Pero la cómoda vida de la que disfrutaban Enrique y sus compañeros se terminó cuando mejor se encontraban en aquel hospital puesto que, una vez más, los evacuaron para enviarlos a un campo de concentración, ya que habían sido dado de alta de sus heridas. El campo de concentración al que los mandaban estaba en el Prat de Llobregat, justamente en el campo de aviación civil, convertido ahora en dos campos de aviación, uno de uso nacional y el otro para la "Air France". En medio de los campos había otro más pequeño, en donde los aspirantes sacaban el carnet de pilotos. Enrique y el resto de los demás prisioneros fueron alojados en el hangar más pequeño, donde se encontraron cómodamente instalados. Pronto se dieron cuenta de que allí también había jesuitas y sacerdotes camuflados de paisano, que confesaban a los presos a escondidas.

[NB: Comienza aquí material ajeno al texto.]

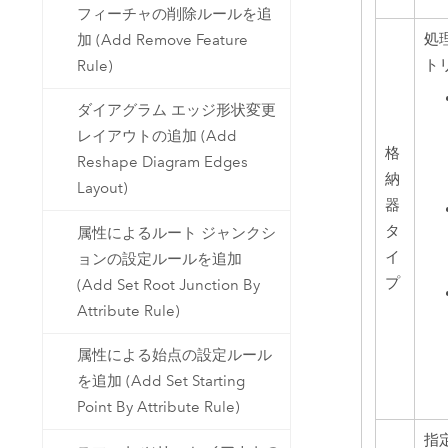
フィーチャの削除ルールを追
処
加 (Add Remove Feature
ト
Rule)
ダイアグラム エッジ形状変更
レイアウトの追加 (Add
格
Reshape Diagram Edges
納
Layout)
器
タ
属性によるルート ジャンクシ
イ
ョンの設定ルールを追加
プ
(Add Set Root Junction By
Attribute Rule)
属性による始点の設定ルール
を追加 (Add Set Starting
Point By Attribute Rule)
指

Era tanta el hambre que pasaban en aquel campo de concentración que algunos prisioneros aprovechaban las salidas, que les permitían los guardias de asalto para tomar un café. Les invitaban los payés, a los que les habían sacado las tierras para hacer las comunas. De pronto Enrique miró a su amigo que estaba completamente pálido leyendo el periódico.

- ¿Qué te pasa?-, le preguntó todo preocupado por el aspecto que presentaba el amigo.

- Mira -, le contestó éste, mostrándole un ejemplar atrasado de "La Vanguardia" de Barcelona.

Enrique, al ver la noticia que salía en dicho periódico, tampoco nada pudo decir, pues era incapaz de articular palabra.

- Pobre Nolete -, dijo al fin como un susurro, una vez leída por segunda vez la noticia de la muerte de Nolete en el frente de Aragón.

Pero Nolete no había muerto. "Resucitaría". Y Enrique, tras contemplar la terrible marcha hacia la frontera francesa de aquellos que se iba al exilio, sería liberado. Vigo esperaba y con el fin de la Guerra Civil, el fútbol y la Primera División.